## Provided data
-----

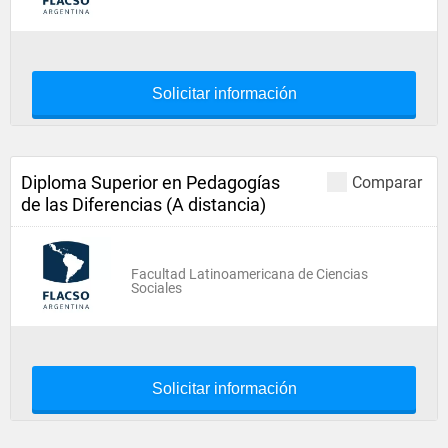
Solicitar información
Diploma Superior en Pedagogías
Comparar
de las Diferencias (A distancia)
Facultad Latinoamericana de Ciencias
Sociales
Solicitar información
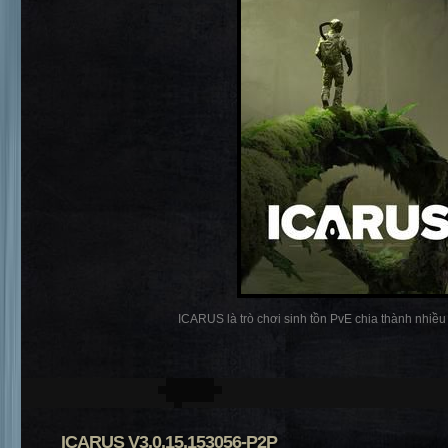
ICARUS là trò chơi sinh tồn PvE chia thành nhiều p
ICARUS V3.0.15.153056-P2P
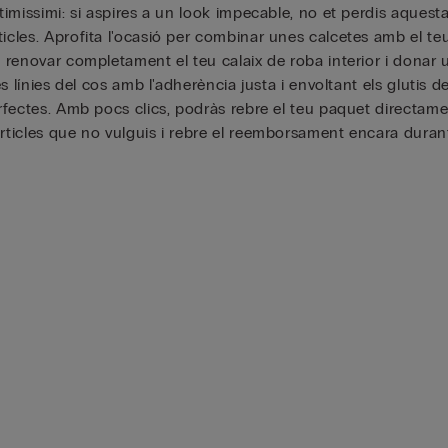
timissimi: si aspires a un look impecable, no et perdis aquesta
icles. Aprofita l'ocasió per combinar unes calcetes amb el teu
e renovar completament el teu calaix de roba interior i donar 
es línies del cos amb l'adherència justa i envoltant els glutis d
erfectes. Amb pocs clics, podràs rebre el teu paquet directame
rticles que no vulguis i rebre el reemborsament encara durant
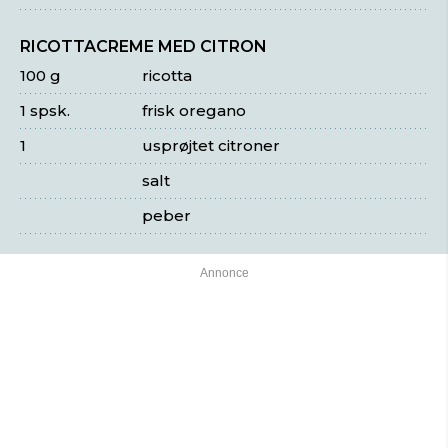
RICOTTACREME MED CITRON
100 g
ricotta
1 spsk.
frisk oregano
1
usprøjtet citroner
salt
peber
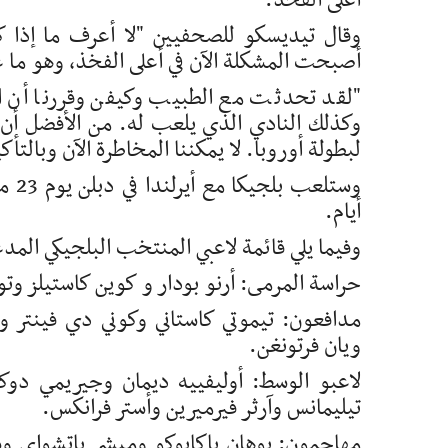
أعلى الفخذ.
وقال تيديسكو للصحفيين "لا أعرف ما إذا ك
أصبحت المشكلة الآن في أعلى الفخذ، وهو ما عا
"لقد تحدثت مع الطبيب وكيفن وقررنا أن الأ
وكذلك النادي الذي يلعب له. من الأفضل أن 
لبطولة أوروبا. لا يمكننا المخاطرة الآن وبالتأ
وستل
أيام.
وفيما يلي قائمة لاعبي المنتخب البلجيكي المد
حراسة المرمى: أرنو بودار و كوين كاستيلز و
مدافعون: تيموتي كاستاني وكوني دي فينتر 
ويان فرتونغن.
لاعبو الوسط: أوليفييه ديمان وجيريمي دوكو
تيليمانس وآرثر فيرميرين وأستر فرانكس.
مهاجمون: يوهان باكايوكو وميشي باتشواي وشا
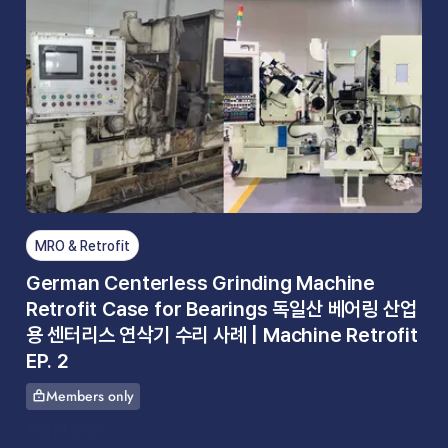
MRO & Retrofit
German Centerless Grinding Machine
Retrofit Case for Bearings 독일산 베어링 산업
용 센터리스 연삭기 수리 사례 | Machine Retrofit
EP. 2
Members only
This article is for
Aug 21, 2025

-----

## What the exercise asks
Set down word for word each line from the one containing "لاعبو الوسط: أوليفييه ديمان وجيريمي دوكو" through the end of the material, and keep the pictures out of it.

## Written solution
لاعبو الوسط: أوليفييه ديمان وجيريمي دوكو
تيليمانس وآرثر فيرميرين وأستر فرانكس.
مهاجمون: يوهان باكايوكو وميشي باتشواي وشا
MRO & Retrofit
German Centerless Grinding Machine
Retrofit Case for Bearings 독일산 베어링 산업
용 센터리스 연삭기 수리 사례 | Machine Retrofit
EP. 2
Members only
This article is for
Aug 21, 2025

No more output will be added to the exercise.